Use the lag length criteria to determine this. I suggest you use the Akaike Information Criterion (AIC) because Gujarati and Porter (2009) noted that the AIC is slightly superior based on forecasting performance within a regression model, not only for in-sample analysis but also for out-of-sample analysis. Since your study focuses on the use of VECM estimation techniques then the AIC is the way to go. This is very easy to construct particularly if you use Eviews or Stata.
In the alternative, some studies are of the view that if your data is collated on an annual basis, then a lag length of one is appropriate, while quarterly data should have a lag length of a maximum of 4 and monthly data should have a maximum of 12. This implies that if you want to follow this rule, then start by formulating a lag length that would suit your data based on the number of years. Mind you, you may still need to do some parsimonious reduction to get the optimal lag length so I suggest you go with the first option and let the computer work out the appropriate lag length for you.

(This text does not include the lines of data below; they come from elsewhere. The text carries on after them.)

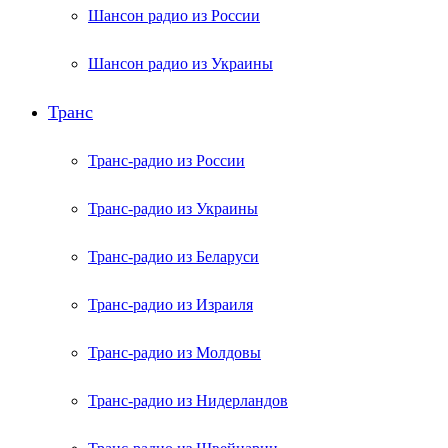
Шансон радио из России
Шансон радио из Украины
Транс
Транс-радио из России
Транс-радио из Украины
Транс-радио из Беларуси
Транс-радио из Израиля
Транс-радио из Молдовы
Транс-радио из Нидерландов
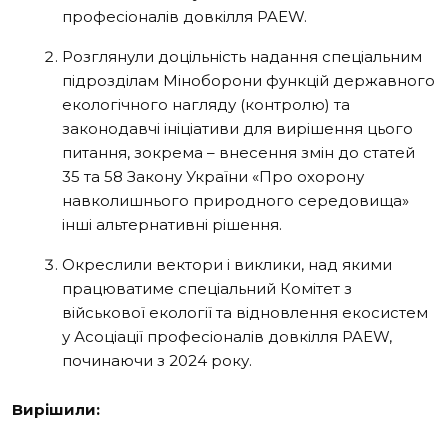
професіоналів довкілля PAEW.
Розглянули доцільність надання спеціальним
підрозділам Міноборони функцій державного
екологічного нагляду (контролю) та
законодавчі ініціативи для вирішення цього
питання, зокрема – внесення змін до статей
35 та 58 Закону України «Про охорону
навколишнього природного середовища»
інші альтернативні рішення.
Окреслили вектори і виклики, над якими
працюватиме спеціальний Комітет з
військової екології та відновлення екосистем
у Асоціації професіоналів довкілля PAEW,
починаючи з 2024 року.
Вирішили:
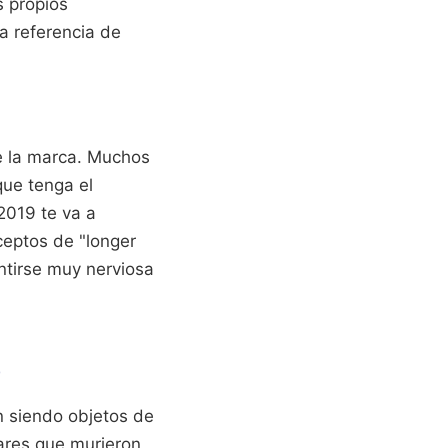
 propios
a referencia de
de la marca. Muchos
que tenga el
2019 te va a
eptos de "longer
entirse muy nerviosa
o
n siendo objetos de
ares que murieron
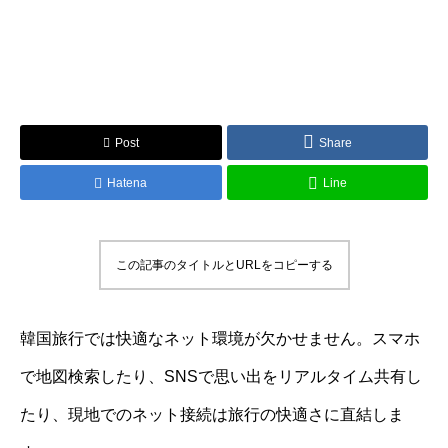
Post
Share
Hatena
Line
この記事のタイトルとURLをコピーする
韓国旅行では快適なネット環境が欠かせません。スマホ
で地図検索したり、SNSで思い出をリアルタイム共有し
たり、現地でのネット接続は旅行の快適さに直結しま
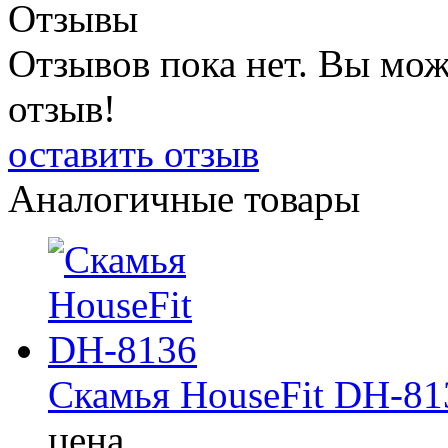
Отзывы
Отзывов пока нет. Вы мож
отзыв!
оставить отзыв
Аналогичные товары
Скамья HouseFit DH-81
цена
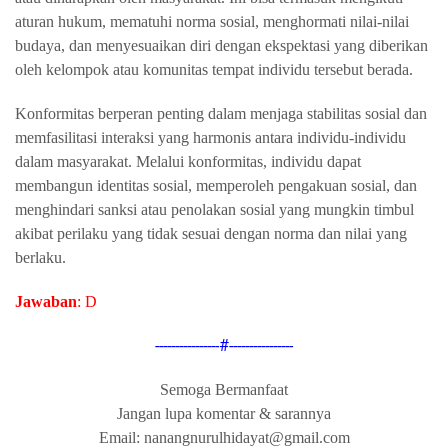
aturan hukum, mematuhi norma sosial, menghormati nilai-nilai
budaya, dan menyesuaikan diri dengan ekspektasi yang diberikan
oleh kelompok atau komunitas tempat individu tersebut berada.
Konformitas berperan penting dalam menjaga stabilitas sosial dan
memfasilitasi interaksi yang harmonis antara individu-individu
dalam masyarakat. Melalui konformitas, individu dapat
membangun identitas sosial, memperoleh pengakuan sosial, dan
menghindari sanksi atau penolakan sosial yang mungkin timbul
akibat perilaku yang tidak sesuai dengan norma dan nilai yang
berlaku.
Jawaban
: D
----------------#----------------
Semoga Bermanfaat
Jangan lupa komentar & sarannya
Email: nanangnurulhidayat@gmail.com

Given that you are utilizing daily data, I would suggest employing a monthly cycle, which would entail a maximum lag length of 30. As Olajide O. Oyadeyi Olajide correctly stated, the maximum lag length increases when shorter time periods are considered (the maximum lag length with quarters should be 4, with monthly data 12). However, I would diverge from this approach for daily data and utilize 30; the optimal number can then be evaluated with an information criterion.
The maximum lag length should be determined based on model criteria such as AIC (Akaike Information Criterion) or BIC (Bayesian Information Criterion), which balance model fit and complexity. Generally, you should start with a reasonable number of lags (e.g., 1 to 12) and use these criteria to select the optimal length.
The maximum lag length should be determined based on model selection criteria like AIC (Akaike Information Criterion) or BIC (Bayesian Information Criterion), which balance fit and complexity. Common practice involves testing a range of lags (e.g., up to 12) and choosing the length that minimizes these criteria.
The optimal lag length depends on the specific data and context, but a common practice is to use information criteria like AIC (Akaike Information Criterion) or BIC (Bayesian Information Criterion) to determine it. Generally, the maximum lag length is often set between 1 to 12 for monthly data or up to 4 for quarterly data, but it can vary based on the specific use case and dataset.